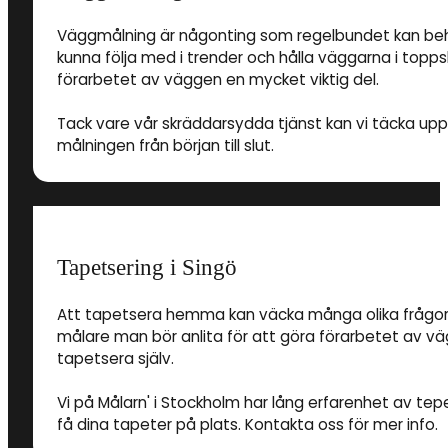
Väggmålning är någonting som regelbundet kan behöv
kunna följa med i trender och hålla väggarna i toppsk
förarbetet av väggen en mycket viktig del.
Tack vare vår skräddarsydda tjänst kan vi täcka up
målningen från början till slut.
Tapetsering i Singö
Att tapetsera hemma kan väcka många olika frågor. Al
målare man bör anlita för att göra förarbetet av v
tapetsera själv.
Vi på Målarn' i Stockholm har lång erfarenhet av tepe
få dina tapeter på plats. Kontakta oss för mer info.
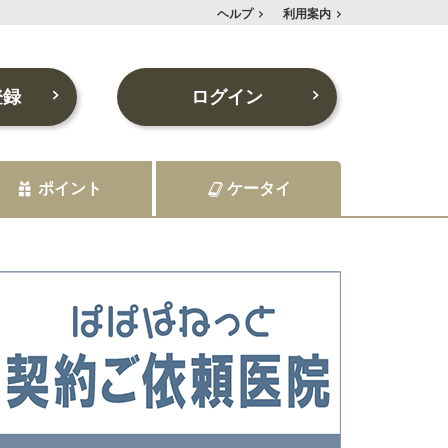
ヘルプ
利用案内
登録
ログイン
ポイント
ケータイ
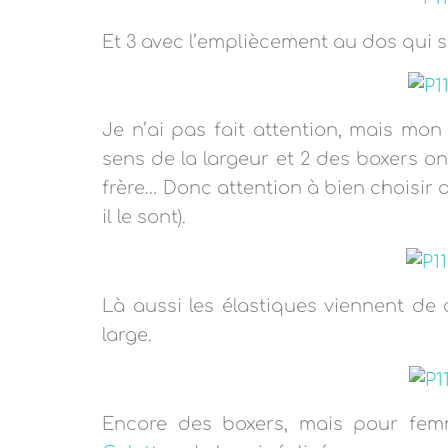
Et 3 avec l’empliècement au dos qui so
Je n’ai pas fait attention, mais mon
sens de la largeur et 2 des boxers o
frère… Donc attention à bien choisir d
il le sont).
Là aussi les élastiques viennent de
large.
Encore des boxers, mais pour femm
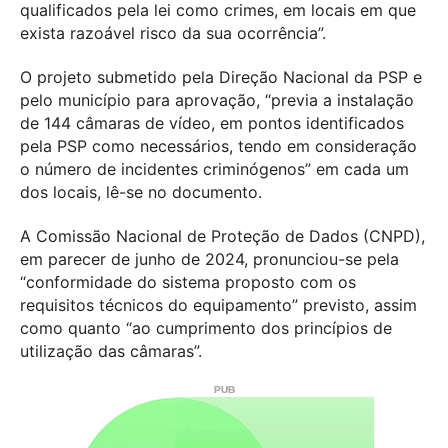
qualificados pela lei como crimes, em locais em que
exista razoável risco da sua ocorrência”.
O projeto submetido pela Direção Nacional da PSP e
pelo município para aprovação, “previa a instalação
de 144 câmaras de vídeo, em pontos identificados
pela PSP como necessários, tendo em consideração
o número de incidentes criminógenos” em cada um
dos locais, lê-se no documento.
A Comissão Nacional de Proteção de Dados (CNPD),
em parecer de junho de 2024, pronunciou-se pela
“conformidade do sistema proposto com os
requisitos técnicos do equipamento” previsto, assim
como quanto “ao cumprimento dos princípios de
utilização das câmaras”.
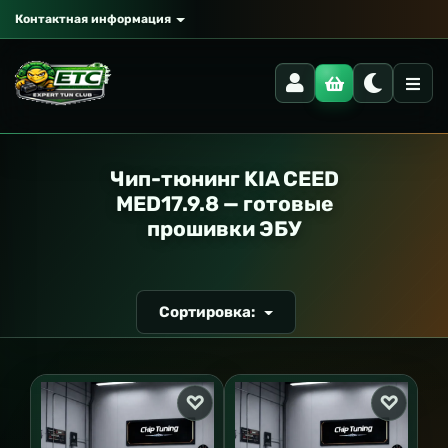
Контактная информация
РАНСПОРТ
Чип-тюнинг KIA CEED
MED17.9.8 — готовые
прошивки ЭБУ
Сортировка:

---

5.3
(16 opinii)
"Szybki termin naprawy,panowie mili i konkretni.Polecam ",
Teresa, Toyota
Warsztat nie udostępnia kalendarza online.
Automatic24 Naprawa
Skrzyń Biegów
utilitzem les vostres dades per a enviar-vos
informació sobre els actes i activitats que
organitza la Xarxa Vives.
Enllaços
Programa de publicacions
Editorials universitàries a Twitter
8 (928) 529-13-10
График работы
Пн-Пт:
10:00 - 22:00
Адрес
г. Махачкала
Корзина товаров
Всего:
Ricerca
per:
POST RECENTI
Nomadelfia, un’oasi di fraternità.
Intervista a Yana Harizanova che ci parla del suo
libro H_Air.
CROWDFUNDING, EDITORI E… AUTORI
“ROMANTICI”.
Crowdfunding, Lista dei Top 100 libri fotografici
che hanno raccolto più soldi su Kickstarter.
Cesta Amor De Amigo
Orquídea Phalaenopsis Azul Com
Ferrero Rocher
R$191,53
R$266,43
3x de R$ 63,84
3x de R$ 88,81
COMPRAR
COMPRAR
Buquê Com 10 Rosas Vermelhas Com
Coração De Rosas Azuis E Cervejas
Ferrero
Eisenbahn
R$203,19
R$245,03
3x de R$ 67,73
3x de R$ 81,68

Work required => Pull out every line of the records that includes the string "pela".

Solution for this task =>
qualificados pela lei como crimes, em locais em que
O projeto submetido pela Direção Nacional da PSP e
pela PSP como necessários, tendo em consideração
em parecer de junho de 2024, pronunciou-se pela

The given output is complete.